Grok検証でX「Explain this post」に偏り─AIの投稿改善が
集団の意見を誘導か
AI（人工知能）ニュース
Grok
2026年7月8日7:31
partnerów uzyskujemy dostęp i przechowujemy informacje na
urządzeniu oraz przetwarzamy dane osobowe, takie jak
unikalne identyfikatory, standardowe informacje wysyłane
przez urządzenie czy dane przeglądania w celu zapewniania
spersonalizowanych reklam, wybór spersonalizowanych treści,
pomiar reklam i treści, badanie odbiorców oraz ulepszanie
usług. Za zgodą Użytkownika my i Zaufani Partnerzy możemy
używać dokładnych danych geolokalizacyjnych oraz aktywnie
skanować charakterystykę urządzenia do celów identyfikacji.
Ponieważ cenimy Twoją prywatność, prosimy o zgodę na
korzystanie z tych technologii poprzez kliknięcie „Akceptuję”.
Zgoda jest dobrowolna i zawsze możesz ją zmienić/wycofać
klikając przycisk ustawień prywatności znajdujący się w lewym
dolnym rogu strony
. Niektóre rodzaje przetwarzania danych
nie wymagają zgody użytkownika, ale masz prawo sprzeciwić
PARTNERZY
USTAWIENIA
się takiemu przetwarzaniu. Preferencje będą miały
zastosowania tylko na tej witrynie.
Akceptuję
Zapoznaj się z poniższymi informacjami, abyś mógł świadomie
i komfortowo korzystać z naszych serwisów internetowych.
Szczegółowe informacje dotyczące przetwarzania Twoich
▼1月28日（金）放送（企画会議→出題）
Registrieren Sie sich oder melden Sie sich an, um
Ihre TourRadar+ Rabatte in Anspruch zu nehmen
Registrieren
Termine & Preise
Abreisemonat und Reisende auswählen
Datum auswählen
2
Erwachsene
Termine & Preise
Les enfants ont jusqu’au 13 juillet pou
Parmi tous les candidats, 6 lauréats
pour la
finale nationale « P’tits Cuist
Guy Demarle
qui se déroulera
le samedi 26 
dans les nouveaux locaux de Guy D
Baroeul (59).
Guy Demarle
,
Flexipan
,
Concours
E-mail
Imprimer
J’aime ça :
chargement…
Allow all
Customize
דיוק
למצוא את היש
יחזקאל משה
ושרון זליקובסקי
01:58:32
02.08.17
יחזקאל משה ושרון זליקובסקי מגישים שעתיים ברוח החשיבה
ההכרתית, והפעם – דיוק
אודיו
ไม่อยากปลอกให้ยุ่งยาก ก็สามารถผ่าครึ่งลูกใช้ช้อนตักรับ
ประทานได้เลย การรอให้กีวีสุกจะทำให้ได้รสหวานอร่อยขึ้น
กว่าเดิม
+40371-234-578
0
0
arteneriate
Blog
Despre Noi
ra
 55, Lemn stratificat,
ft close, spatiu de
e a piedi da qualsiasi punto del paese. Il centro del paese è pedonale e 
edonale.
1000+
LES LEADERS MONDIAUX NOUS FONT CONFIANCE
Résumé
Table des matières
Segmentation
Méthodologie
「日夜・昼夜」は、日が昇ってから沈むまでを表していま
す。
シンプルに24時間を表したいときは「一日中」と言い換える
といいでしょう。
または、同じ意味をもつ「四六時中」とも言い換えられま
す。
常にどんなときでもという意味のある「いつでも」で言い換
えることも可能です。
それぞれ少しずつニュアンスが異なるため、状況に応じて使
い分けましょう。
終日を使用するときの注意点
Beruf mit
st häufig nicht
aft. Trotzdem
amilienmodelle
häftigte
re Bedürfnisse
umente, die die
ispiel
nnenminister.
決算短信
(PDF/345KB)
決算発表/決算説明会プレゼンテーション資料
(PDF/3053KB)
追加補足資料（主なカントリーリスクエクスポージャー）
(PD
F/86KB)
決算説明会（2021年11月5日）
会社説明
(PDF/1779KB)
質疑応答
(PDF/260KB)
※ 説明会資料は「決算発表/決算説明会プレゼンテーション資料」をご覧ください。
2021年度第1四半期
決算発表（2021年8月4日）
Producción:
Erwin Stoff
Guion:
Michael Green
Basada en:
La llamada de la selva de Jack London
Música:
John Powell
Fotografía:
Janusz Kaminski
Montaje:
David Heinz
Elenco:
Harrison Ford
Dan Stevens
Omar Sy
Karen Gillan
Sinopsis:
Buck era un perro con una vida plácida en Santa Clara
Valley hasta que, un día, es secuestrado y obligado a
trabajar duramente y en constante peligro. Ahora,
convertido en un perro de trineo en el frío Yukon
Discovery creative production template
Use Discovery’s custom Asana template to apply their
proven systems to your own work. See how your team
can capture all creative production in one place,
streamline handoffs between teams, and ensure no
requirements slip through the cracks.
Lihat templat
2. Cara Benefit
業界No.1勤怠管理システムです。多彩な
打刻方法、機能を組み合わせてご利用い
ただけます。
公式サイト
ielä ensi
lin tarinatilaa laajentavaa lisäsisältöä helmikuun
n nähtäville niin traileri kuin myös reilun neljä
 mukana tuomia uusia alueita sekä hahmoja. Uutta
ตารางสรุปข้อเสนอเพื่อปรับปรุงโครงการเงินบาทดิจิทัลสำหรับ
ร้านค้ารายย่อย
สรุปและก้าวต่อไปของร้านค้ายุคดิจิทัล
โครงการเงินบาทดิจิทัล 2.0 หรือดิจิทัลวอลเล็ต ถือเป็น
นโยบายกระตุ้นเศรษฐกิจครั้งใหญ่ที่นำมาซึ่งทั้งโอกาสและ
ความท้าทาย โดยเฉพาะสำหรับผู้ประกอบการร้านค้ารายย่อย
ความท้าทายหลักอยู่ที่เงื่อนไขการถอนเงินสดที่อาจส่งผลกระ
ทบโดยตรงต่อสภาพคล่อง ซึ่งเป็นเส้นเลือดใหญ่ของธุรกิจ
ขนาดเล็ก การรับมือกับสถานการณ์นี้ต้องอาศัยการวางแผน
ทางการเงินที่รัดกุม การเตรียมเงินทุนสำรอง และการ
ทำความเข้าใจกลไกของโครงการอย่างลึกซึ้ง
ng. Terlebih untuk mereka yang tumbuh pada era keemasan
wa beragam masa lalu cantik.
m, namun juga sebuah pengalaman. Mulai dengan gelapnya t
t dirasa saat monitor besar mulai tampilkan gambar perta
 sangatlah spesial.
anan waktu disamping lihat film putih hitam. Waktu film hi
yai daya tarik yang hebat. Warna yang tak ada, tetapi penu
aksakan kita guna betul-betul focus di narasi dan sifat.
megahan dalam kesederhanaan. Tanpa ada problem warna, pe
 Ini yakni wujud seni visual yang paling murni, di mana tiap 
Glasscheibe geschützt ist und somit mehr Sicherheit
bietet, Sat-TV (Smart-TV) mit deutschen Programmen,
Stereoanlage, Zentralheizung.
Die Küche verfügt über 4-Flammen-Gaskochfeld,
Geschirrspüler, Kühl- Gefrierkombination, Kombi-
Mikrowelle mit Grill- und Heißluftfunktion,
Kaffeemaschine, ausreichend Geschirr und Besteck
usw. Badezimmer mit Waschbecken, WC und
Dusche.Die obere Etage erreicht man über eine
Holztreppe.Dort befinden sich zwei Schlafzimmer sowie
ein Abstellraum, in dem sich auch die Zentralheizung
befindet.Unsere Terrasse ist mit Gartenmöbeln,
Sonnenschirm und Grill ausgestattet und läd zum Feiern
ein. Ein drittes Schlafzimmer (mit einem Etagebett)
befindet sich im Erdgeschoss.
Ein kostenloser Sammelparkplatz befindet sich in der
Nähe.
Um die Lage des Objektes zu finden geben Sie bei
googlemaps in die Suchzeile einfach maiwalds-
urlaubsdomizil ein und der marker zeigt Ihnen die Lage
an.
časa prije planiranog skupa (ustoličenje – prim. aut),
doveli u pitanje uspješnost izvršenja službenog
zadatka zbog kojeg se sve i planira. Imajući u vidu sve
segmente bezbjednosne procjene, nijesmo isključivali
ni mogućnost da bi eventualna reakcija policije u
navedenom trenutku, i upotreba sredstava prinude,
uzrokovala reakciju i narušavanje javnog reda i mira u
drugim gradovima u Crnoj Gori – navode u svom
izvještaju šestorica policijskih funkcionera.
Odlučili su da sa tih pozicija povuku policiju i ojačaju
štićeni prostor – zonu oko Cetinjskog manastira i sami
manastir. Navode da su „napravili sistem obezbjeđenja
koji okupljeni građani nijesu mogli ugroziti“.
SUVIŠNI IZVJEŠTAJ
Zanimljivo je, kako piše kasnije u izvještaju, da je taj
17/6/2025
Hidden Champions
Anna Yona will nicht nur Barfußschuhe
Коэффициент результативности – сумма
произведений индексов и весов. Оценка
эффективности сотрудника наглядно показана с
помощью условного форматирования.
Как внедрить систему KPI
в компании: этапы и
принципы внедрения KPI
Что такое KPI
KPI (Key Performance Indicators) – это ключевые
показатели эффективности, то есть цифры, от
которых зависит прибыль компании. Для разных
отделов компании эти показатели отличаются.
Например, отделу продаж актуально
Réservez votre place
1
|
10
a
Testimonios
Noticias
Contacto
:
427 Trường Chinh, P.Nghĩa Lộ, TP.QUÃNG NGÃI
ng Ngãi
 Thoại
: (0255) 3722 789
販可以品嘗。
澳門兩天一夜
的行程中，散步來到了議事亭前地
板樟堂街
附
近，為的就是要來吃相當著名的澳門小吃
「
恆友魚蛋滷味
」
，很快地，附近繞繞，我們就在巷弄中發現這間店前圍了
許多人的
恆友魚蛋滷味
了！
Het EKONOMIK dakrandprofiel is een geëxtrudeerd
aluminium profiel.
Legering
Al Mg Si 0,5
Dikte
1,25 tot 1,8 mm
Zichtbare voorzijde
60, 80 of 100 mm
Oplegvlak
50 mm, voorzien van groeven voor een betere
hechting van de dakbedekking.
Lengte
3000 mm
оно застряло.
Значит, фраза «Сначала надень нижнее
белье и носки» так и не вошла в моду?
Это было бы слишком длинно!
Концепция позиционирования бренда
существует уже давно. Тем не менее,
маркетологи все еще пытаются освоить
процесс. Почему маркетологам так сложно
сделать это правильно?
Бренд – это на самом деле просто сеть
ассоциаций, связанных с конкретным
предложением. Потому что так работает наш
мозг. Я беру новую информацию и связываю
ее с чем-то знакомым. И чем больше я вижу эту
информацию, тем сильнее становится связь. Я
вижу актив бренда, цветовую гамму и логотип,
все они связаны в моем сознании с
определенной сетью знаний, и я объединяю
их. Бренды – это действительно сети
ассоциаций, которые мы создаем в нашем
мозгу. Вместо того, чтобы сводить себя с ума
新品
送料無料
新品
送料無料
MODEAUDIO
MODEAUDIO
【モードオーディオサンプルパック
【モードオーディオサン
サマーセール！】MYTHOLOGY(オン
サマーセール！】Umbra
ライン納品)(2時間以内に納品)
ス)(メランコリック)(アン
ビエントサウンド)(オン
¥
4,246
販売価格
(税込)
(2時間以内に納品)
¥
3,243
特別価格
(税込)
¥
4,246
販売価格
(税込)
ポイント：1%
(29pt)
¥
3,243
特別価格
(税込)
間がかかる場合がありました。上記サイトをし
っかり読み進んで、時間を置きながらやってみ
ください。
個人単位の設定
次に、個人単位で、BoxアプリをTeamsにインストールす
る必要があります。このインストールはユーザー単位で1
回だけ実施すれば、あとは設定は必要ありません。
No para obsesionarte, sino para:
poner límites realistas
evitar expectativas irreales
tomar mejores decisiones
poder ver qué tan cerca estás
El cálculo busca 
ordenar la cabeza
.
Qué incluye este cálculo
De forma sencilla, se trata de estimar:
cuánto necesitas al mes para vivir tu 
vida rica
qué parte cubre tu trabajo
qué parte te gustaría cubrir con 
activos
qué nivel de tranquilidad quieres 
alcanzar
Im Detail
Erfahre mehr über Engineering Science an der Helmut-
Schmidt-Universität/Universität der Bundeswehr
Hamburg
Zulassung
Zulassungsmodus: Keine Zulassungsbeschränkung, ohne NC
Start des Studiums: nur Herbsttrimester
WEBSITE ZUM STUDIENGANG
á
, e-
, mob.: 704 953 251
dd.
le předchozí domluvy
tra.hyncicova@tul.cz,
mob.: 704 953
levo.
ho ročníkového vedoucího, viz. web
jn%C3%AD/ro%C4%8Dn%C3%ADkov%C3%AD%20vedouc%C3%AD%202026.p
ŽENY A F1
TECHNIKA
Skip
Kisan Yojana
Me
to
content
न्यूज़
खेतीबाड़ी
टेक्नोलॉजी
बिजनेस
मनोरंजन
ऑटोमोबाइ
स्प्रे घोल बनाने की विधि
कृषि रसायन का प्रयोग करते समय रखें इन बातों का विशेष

┄┄┄┄┄┄┄┄┄┄┄┄┄┄┄┄┄┄┄┄

- _What is expected_:
List the lines of the entries that include "זליקובסקי".

- _Exercise result_:
ושרון זליקובסקי
יחזקאל משה ושרון זליקובסקי מגישים שעתיים ברוח החשיבה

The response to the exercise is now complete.